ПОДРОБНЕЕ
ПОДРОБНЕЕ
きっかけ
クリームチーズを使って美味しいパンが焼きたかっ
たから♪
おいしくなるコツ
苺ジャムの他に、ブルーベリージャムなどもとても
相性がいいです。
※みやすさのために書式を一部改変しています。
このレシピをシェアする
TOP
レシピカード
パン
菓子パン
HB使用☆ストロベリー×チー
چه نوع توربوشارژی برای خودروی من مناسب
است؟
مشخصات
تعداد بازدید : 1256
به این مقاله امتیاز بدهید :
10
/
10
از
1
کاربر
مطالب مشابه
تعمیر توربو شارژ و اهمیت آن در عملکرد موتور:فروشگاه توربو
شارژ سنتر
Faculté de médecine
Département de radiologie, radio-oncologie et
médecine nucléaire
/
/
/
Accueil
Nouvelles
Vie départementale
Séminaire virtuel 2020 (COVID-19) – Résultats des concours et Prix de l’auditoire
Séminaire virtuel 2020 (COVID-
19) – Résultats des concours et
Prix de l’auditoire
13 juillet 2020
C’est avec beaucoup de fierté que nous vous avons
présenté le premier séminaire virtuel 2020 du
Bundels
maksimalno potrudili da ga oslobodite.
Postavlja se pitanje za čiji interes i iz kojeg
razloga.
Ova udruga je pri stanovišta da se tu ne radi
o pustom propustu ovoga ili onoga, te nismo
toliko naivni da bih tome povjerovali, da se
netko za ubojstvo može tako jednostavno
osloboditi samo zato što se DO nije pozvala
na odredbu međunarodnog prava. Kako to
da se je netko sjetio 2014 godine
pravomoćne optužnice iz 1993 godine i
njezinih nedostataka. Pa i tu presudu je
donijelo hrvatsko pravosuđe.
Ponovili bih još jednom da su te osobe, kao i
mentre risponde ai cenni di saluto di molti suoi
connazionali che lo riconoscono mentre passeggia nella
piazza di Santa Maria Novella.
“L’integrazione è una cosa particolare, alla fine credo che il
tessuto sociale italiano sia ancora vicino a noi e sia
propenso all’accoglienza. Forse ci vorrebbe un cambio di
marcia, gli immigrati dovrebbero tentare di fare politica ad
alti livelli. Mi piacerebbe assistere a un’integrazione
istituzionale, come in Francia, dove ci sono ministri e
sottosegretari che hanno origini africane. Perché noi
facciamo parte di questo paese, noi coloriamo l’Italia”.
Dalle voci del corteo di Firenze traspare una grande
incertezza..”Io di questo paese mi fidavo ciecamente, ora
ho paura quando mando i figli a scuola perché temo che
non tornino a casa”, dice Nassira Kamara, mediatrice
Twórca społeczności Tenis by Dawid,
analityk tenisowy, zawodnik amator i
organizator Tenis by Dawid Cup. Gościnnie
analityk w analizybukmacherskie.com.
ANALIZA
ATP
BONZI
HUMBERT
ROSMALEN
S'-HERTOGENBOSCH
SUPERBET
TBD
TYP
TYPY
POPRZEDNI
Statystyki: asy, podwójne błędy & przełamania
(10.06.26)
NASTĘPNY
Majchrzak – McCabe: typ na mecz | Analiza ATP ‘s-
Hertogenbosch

== == ==

> **Directions**
Set down the data above once more so that nothing differs from the original.

> **Exercise response**
ПОДРОБНЕЕ
ПОДРОБНЕЕ
きっかけ
クリームチーズを使って美味しいパンが焼きたかっ
たから♪
おいしくなるコツ
苺ジャムの他に、ブルーベリージャムなどもとても
相性がいいです。
※みやすさのために書式を一部改変しています。
このレシピをシェアする
TOP
レシピカード
パン
菓子パン
HB使用☆ストロベリー×チー
چه نوع توربوشارژی برای خودروی من مناسب
است؟
مشخصات
تعداد بازدید : 1256
به این مقاله امتیاز بدهید :
10
/
10
از
1
کاربر
مطالب مشابه
تعمیر توربو شارژ و اهمیت آن در عملکرد موتور:فروشگاه توربو
شارژ سنتر
Faculté de médecine
Département de radiologie, radio-oncologie et
médecine nucléaire
/
/
/
Accueil
Nouvelles
Vie départementale
Séminaire virtuel 2020 (COVID-19) – Résultats des concours et Prix de l’auditoire
Séminaire virtuel 2020 (COVID-
19) – Résultats des concours et
Prix de l’auditoire
13 juillet 2020
C’est avec beaucoup de fierté que nous vous avons
présenté le premier séminaire virtuel 2020 du
Bundels
maksimalno potrudili da ga oslobodite.
Postavlja se pitanje za čiji interes i iz kojeg
razloga.
Ova udruga je pri stanovišta da se tu ne radi
o pustom propustu ovoga ili onoga, te nismo
toliko naivni da bih tome povjerovali, da se
netko za ubojstvo može tako jednostavno
osloboditi samo zato što se DO nije pozvala
na odredbu međunarodnog prava. Kako to
da se je netko sjetio 2014 godine
pravomoćne optužnice iz 1993 godine i
njezinih nedostataka. Pa i tu presudu je
donijelo hrvatsko pravosuđe.
Ponovili bih još jednom da su te osobe, kao i
mentre risponde ai cenni di saluto di molti suoi
connazionali che lo riconoscono mentre passeggia nella
piazza di Santa Maria Novella.
“L’integrazione è una cosa particolare, alla fine credo che il
tessuto sociale italiano sia ancora vicino a noi e sia
propenso all’accoglienza. Forse ci vorrebbe un cambio di
marcia, gli immigrati dovrebbero tentare di fare politica ad
alti livelli. Mi piacerebbe assistere a un’integrazione
istituzionale, come in Francia, dove ci sono ministri e
sottosegretari che hanno origini africane. Perché noi
facciamo parte di questo paese, noi coloriamo l’Italia”.
Dalle voci del corteo di Firenze traspare una grande
incertezza..”Io di questo paese mi fidavo ciecamente, ora
ho paura quando mando i figli a scuola perché temo che
non tornino a casa”, dice Nassira Kamara, mediatrice
Twórca społeczności Tenis by Dawid,
analityk tenisowy, zawodnik amator i
organizator Tenis by Dawid Cup. Gościnnie
analityk w analizybukmacherskie.com.
ANALIZA
ATP
BONZI
HUMBERT
ROSMALEN
S'-HERTOGENBOSCH
SUPERBET
TBD
TYP
TYPY
POPRZEDNI
Statystyki: asy, podwójne błędy & przełamania
(10.06.26)
NASTĘPNY
Majchrzak – McCabe: typ na mecz | Analiza ATP ‘s-
Hertogenbosch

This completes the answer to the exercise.